Directions = Return, from the data that follows, each line that holds the word "الملابس".

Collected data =
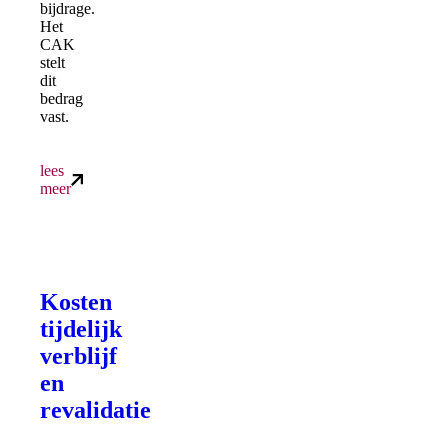
bijdrage.
Het
CAK
stelt
dit
bedrag
vast.
lees
meer
Kosten
tijdelijk
verblijf
en
revalidatie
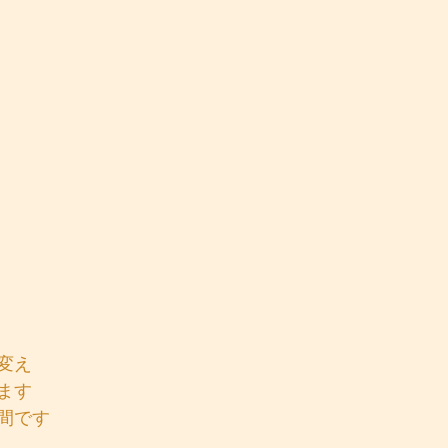
変え
ます
間です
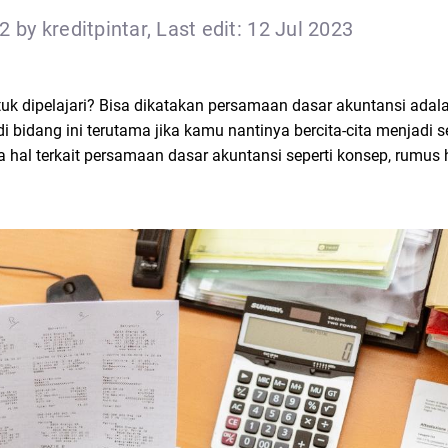
 by kreditpintar, Last edit: 12 Jul 2023
k dipelajari? Bisa dikatakan persamaan dasar akuntansi adal
 bidang ini terutama jika kamu nantinya bercita-cita menjadi 
 hal terkait persamaan dasar akuntansi seperti konsep, rumus 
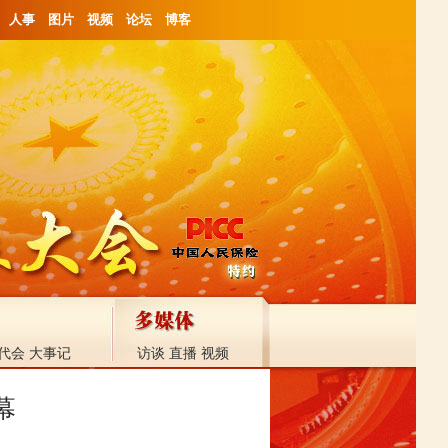
人事
图片
视频
论坛
博客
代会
大事记
访谈
直播
视频
幕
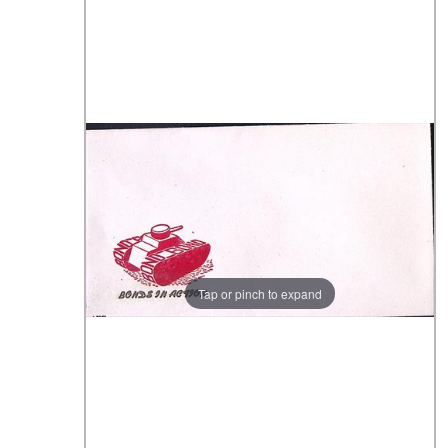
Tap or pinch to expand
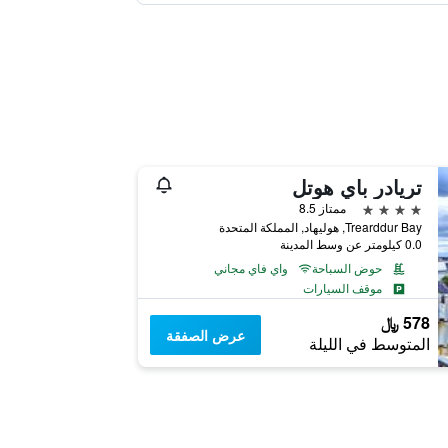
تريادر باي هوتل
4 نجوم
ممتاز 8.5
Trearddur Bay, هوليهاد, المملكة المتحدة
0.0 كيلومتر عن وسط المدينة
حوض السباحة
واي فاي مجاني
موقف السيارات
578 ﷼
عرض الصفقة
المتوسط في الليلة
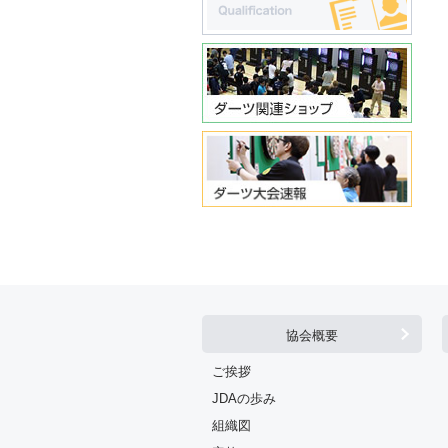
協会概要
ご挨拶
JDAの歩み
組織図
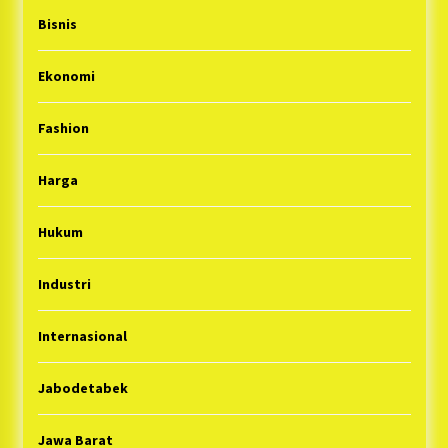
Bisnis
Ekonomi
Fashion
Harga
Hukum
Industri
Internasional
Jabodetabek
Jawa Barat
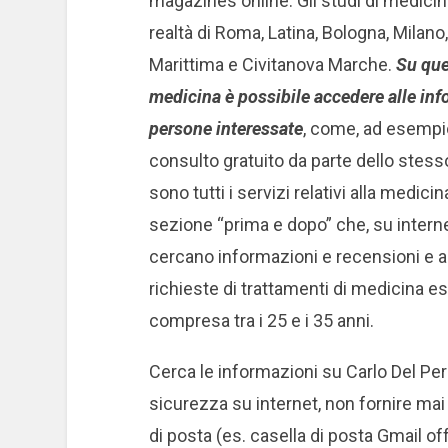
magazines online. Gli studi di medicin
realtà di Roma, Latina, Bologna, Milan
Marittima e Civitanova Marche.
Su que
medicina è possibile accedere alle infor
persone interessate
, come, ad esempio,
consulto gratuito da parte dello stesso 
sono tutti i servizi relativi alla medici
sezione “prima e dopo” che, su interne
cercano informazioni e recensioni e 
richieste di trattamenti di medicina es
compresa tra i 25 e i 35 anni.
Cerca le informazioni su Carlo Del Pero
sicurezza su internet, non fornire mai
di posta (es. casella di posta Gmail of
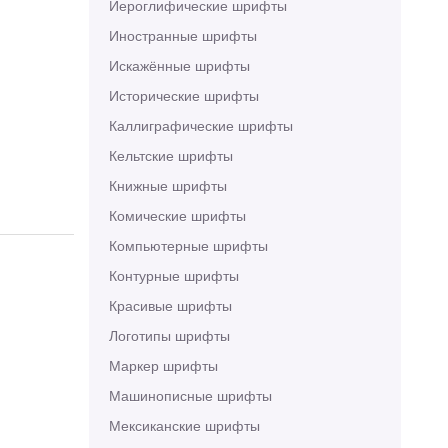
Иероглифические шрифты
Иностранные шрифты
Искажённые шрифты
Исторические шрифты
Каллиграфические шрифты
Кельтские шрифты
Книжные шрифты
Комические шрифты
Компьютерные шрифты
Контурные шрифты
Красивые шрифты
Логотипы шрифты
Маркер шрифты
Машинописные шрифты
Мексиканские шрифты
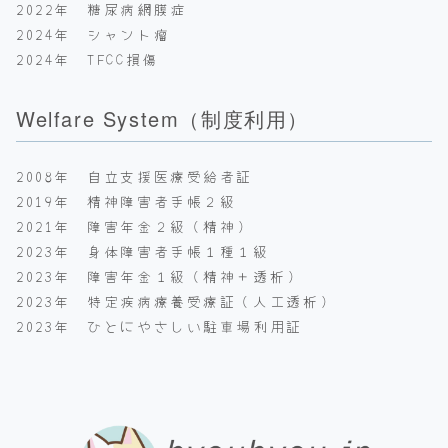
2022年 糖尿病網膜症
2024年 シャント瘤
2024年 TFCC損傷
Welfare System（制度利用）
2008年 自立支援医療受給者証
2019年 精神障害者手帳２級
2021年 障害年金２級（精神）
2023年 身体障害者手帳１種１級
2023年 障害年金１級（精神＋透析）
2023年 特定疾病療養受療証（人工透析）
2023年 ひとにやさしい駐車場利用証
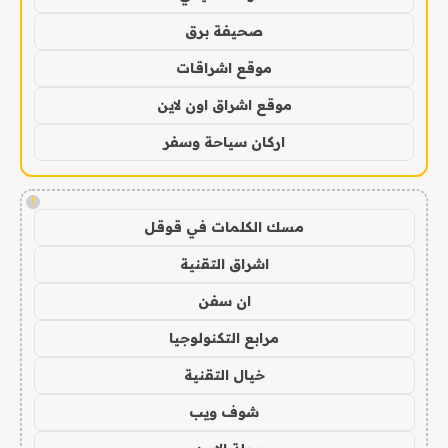
صحيفة برق
موقع اشراقات
موقع اشراق اون لاين
اركان سياحة وسفر
!
مسك الكلمات في قوقل
اشراق التقنية
ان سفن
مرابع التكنولوجيا
خيال التقنية
شوف ويب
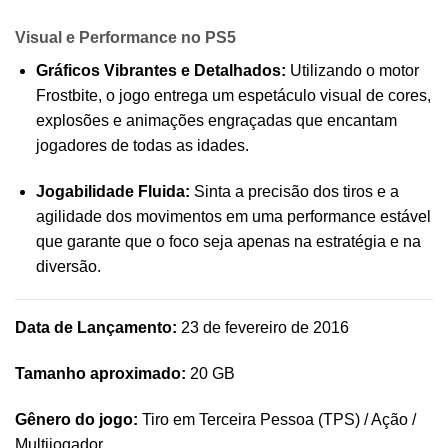
Visual e Performance no PS5
Gráficos Vibrantes e Detalhados:
Utilizando o motor
Frostbite, o jogo entrega um espetáculo visual de cores,
explosões e animações engraçadas que encantam
jogadores de todas as idades.
Jogabilidade Fluida:
Sinta a precisão dos tiros e a
agilidade dos movimentos em uma performance estável
que garante que o foco seja apenas na estratégia e na
diversão.
Data de Lançamento:
23 de fevereiro de 2016
Tamanho aproximado:
20 GB
Gênero do jogo:
Tiro em Terceira Pessoa (TPS) / Ação /
Multijogador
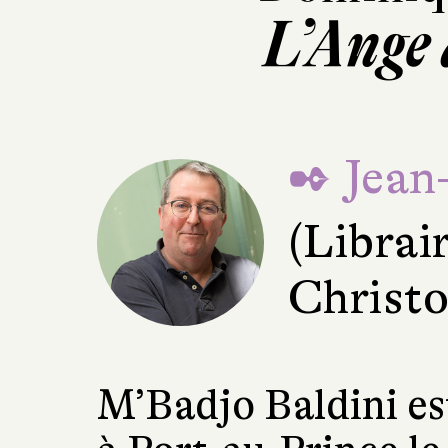
L’Ange
✒ Jean
(Librair
Christo
M’Badjo Baldini est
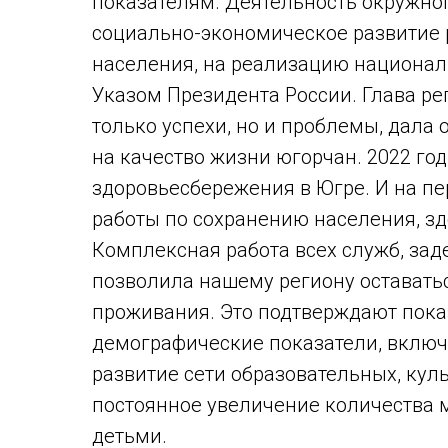
показателям. Деятельность окружно
социально-экономическое развитие 
населения, на реализацию национал
Указом Президента России. Глава р
только успехи, но и проблемы, дала
на качество жизни югорчан. 2022 го
здоровьесбережения в Югре. И на пер
работы по сохранению населения, зд
Комплексная работа всех служб, зад
позволила нашему региону оставать
проживания. Это подтверждают пока
демографические показатели, включ
развитие сети образовательных, кул
постоянное увеличение количества 
детьми.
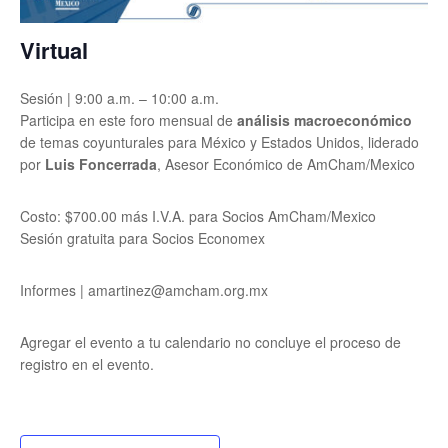
Virtual
Sesión | 9:00 a.m. – 10:00 a.m.
Participa en este foro mensual de
análisis macroeconómico
de temas coyunturales para México y Estados Unidos, liderado
por
Luis Foncerrada
, Asesor Económico de
AmCham/Mexico
Costo: $700.00 más I.V.A. para Socios AmCham/Mexico
Sesión gratuita para Socios Economex
Informes | amartinez@amcham.org.mx
Agregar el evento a tu calendario no concluye el proceso de
registro en el evento.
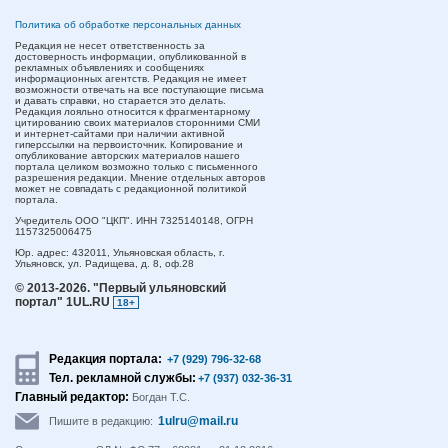
Политика об обработке персональных данных
Редакция не несет ответственность за
достоверность информации, опубликованной в
рекламных объявлениях и сообщениях
информационных агентств. Редакция не имеет
возможности отвечать на все поступающие письма
и давать справки, но старается это делать.
Редакция лояльно относится к фрагментарному
цитированию своих материалов сторонними СМИ
и интернет-сайтами при наличии активной
гиперссылки на первоисточник. Копирование и
опубликование авторских материалов нашего
портала целиком возможно только с письменного
разрешения редакции. Мнение отдельных авторов
может не совпадать с редакционной политикой
портала.
Учредитель ООО "ЦКП". ИНН 7325140148, ОГРН
1157325006475
Юр. адрес:
432011,
Ульяновская область,
г.
Ульяновск,
ул. Радищева, д. 8, оф.28
© 2013-2026.
"Первый ульяновский
портал" 1UL.RU
18+
Редакция портала:
+7 (929) 796-32-68
Тел. рекламной службы:
+7 (937) 032-36-31
Главный редактор:
Богдан Т.С.
1ulru@mail.ru
Пишите в редакцию:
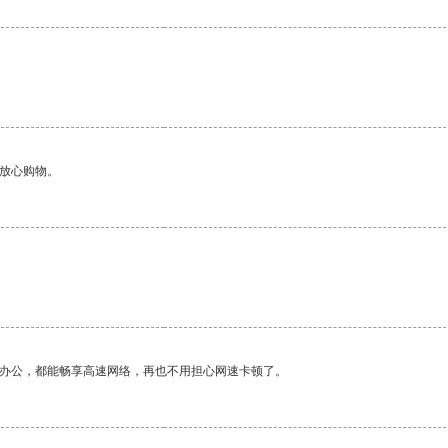
够放心购物。
作办公，都能畅享高速网络，再也不用担心网速卡顿了。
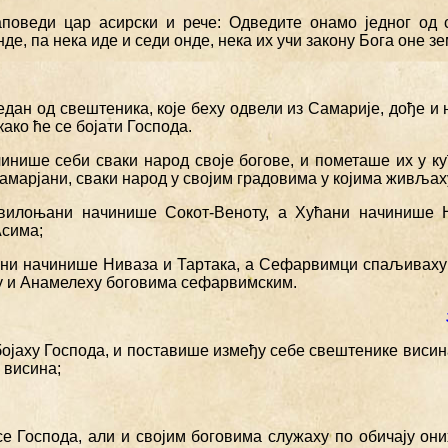
аповеди цар асирски и рече: Одведите онамо једног од 
де, па нека иде и седи онде, нека их учи закону Бога оне з
један од свештеника, које беху одвели из Самарије, дође и 
како ће се бојати Господа.
чинише себи сваки народ своје богове, и пометаше их у ку
амарјани, сваки народ у својим градовима у којима живљах
авилоњани начинише Сокот-Веноту, а Хућани начинише 
сима;
ни начинише Ниваза и Тартака, а Сефарвимци спаљиваху
 и Анамелеху боговима сефарвимским.
бојаху Господа, и поставише између себе свештенике висин
 висина;
се Господа, али и својим боговима служаху по обичају они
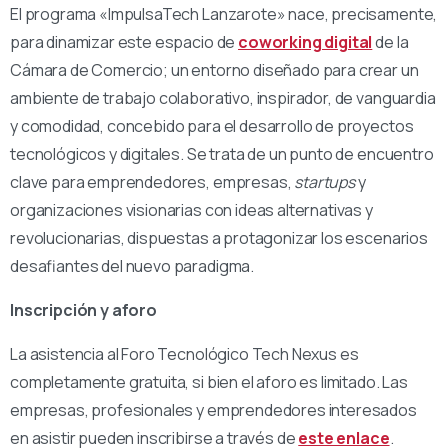
El programa «ImpulsaTech Lanzarote» nace, precisamente,
para dinamizar este espacio de
coworking digital
de la
Cámara de Comercio; un entorno diseñado para crear un
ambiente de trabajo colaborativo, inspirador, de vanguardia
y comodidad, concebido para el desarrollo de proyectos
tecnológicos y digitales. Se trata de un punto de encuentro
clave para emprendedores, empresas,
startups
y
organizaciones visionarias con ideas alternativas y
revolucionarias, dispuestas a protagonizar los escenarios
desafiantes del nuevo paradigma.
Inscripción y aforo
La asistencia al Foro Tecnológico Tech Nexus es
completamente gratuita, si bien el aforo es limitado. Las
empresas, profesionales y emprendedores interesados
en asistir pueden inscribirse a través de
este enlace
.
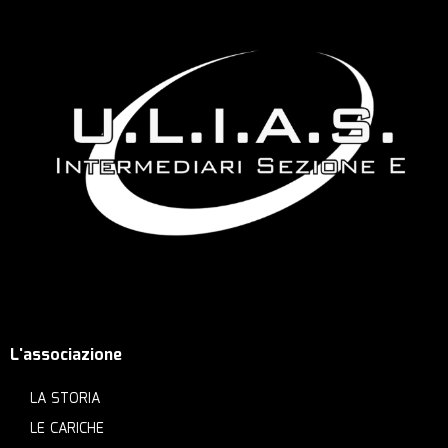
L'associazione
LA STORIA
LE CARICHE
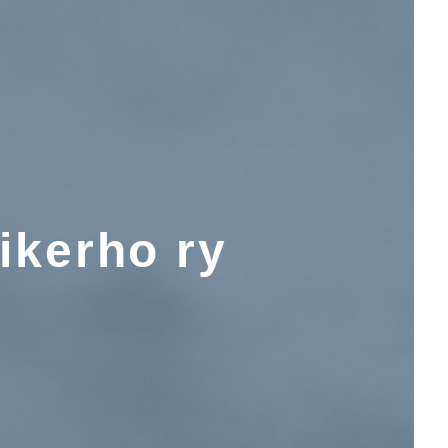
ikerho ry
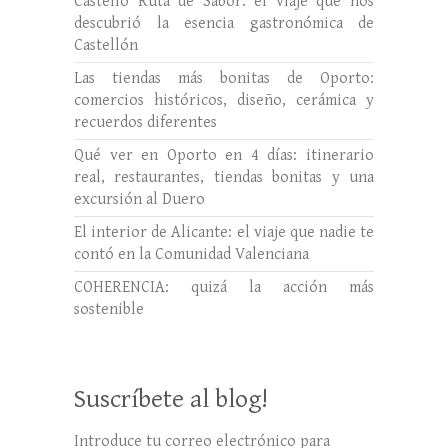
Castelló Ruta de Sabor: el viaje que nos
descubrió la esencia gastronómica de
Castellón
Las tiendas más bonitas de Oporto:
comercios históricos, diseño, cerámica y
recuerdos diferentes
Qué ver en Oporto en 4 días: itinerario
real, restaurantes, tiendas bonitas y una
excursión al Duero
El interior de Alicante: el viaje que nadie te
contó en la Comunidad Valenciana
COHERENCIA: quizá la acción más
sostenible
Suscríbete al blog!
Introduce tu correo electrónico para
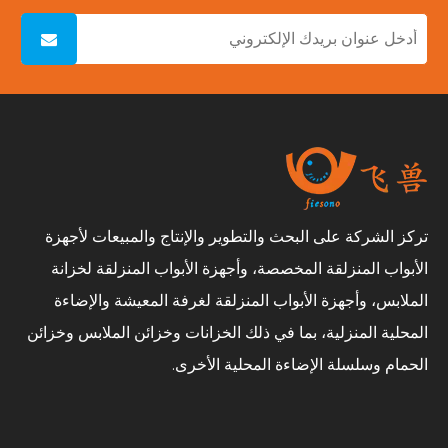
تركز الشركة على البحث والتطوير والإنتاج والمبيعات لأجهزة
الأبواب المنزلقة المخصصة، وأجهزة الأبواب المنزلقة لخزانة
الملابس، وأجهزة الأبواب المنزلقة لغرفة المعيشة والإضاءة
المحلية المنزلية، بما في ذلك الخزانات وخزائن الملابس وخزائن
الحمام وسلسلة الإضاءة المحلية الأخرى.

Task response =
الملابس، وأجهزة الأبواب المنزلقة لغرفة المعيشة والإضاءة
المحلية المنزلية، بما في ذلك الخزانات وخزائن الملابس وخزائن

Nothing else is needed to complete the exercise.